Ce saint homme a incarné une personnalité éminemment sociale, marquée par une générosité et une bienveillance dignes des envoyés de Dieu, mission qu’il assumait pleinement.
Une enfance annonciatrice d’un destin exceptionnel
Né en 1845 (1261 de l’hégire), à Yoff, Seydina Limamou Laye est le fils de Coumba Ndoye et d’Alassane Thiaw. Avant même sa naissance, son nom et sa venue furent prédits par Mouhamadou Bâ, un marabout toucouleur originaire de Ouro-Madi, dans le nord du Sénégal.
Ce dernier avait conseillé aux Lébous de nommer Limamou tout garçon né dans leur famille. Si 14 enfants reçurent ce nom, seul Seydina Limamou vécut au-delà de l’enfance. Très jeune, il se distingua par des qualités remarquables : sociabilité, hospitalité, piété et un attachement particulier à la propreté. Cheikh Matar Lô, dans son œuvre « Bushrâ al-Muhibbina », relate plusieurs signes annonciateurs de sa destinée. Enfant, il pleurait si son pied touchait des souillures et voyait ses rêves se réaliser. Tafsir Ibrahima Mbengue, son compagnon d’enfance, a aussi témoigné d’événements surnaturels, comme des anges ouvrant leur poitrine pour y opérer une intervention mystérieuse.
Lors d’un séjour à Banjul, un vieil homme nommé Kéba Mansaly lui fit cette prédiction : « Dieu va te charger d’une mission prophétique dans la continuité de celle de Muhammad (Psl).
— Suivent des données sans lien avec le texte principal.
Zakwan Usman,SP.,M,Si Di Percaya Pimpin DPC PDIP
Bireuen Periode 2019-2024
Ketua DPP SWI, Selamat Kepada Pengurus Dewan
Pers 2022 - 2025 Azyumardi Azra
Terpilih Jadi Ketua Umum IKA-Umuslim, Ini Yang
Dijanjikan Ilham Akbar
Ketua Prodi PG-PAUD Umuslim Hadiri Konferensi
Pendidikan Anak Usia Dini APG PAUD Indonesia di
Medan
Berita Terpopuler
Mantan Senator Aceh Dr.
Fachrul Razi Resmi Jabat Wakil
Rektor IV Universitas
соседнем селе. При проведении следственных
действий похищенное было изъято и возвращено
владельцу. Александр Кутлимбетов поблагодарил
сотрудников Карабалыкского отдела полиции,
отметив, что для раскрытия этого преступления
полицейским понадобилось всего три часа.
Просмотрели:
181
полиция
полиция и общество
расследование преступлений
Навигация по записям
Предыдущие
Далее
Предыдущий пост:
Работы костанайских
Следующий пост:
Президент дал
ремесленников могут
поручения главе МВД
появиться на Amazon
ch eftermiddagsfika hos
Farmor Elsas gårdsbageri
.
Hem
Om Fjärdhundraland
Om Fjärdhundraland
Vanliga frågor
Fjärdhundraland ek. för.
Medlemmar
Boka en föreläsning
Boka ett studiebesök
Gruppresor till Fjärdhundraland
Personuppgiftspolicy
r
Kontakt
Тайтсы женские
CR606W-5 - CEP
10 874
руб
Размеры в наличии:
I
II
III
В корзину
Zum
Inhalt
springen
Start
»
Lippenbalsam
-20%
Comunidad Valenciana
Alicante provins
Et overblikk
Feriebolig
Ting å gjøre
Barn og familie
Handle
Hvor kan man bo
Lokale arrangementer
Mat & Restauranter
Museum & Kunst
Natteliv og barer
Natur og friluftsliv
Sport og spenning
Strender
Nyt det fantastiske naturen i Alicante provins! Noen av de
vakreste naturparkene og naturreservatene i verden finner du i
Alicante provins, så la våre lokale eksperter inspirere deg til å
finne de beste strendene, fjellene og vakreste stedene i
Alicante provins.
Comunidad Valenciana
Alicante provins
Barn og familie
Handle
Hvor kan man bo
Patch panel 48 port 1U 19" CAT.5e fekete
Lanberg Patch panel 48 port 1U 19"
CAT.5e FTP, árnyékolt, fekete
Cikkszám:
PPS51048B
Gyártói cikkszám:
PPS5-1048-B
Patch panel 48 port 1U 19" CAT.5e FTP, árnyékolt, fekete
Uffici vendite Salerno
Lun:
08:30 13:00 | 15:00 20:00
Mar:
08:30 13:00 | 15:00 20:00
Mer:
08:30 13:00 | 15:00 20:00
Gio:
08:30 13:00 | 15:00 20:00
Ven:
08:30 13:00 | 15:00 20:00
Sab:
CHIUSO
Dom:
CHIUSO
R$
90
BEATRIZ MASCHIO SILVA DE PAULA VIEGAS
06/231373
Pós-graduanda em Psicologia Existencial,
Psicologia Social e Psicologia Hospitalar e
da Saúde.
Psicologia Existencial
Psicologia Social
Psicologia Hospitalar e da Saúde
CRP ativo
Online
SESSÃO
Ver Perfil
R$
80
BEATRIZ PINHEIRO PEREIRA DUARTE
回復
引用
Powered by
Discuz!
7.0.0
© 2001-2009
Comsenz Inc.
Tu ébranleras le monde et marqueras l’histoire de ton empreinte ». Ibrahima Samb, membre de la Commission scientifique de l’Appel, décrit Seydina Limamou comme un homme « actif, courageux, juste et dévoué ». Il cuisinait pour ses compagnons, les soutenait, dirigeait leurs prières et leur prodiguait des conseils toujours bénéfiques. Généreux au-delà des attentes, il donnait tout ce qu’il possédait, que ce soit le fruit de ses pêches ou les récoltes de son champ.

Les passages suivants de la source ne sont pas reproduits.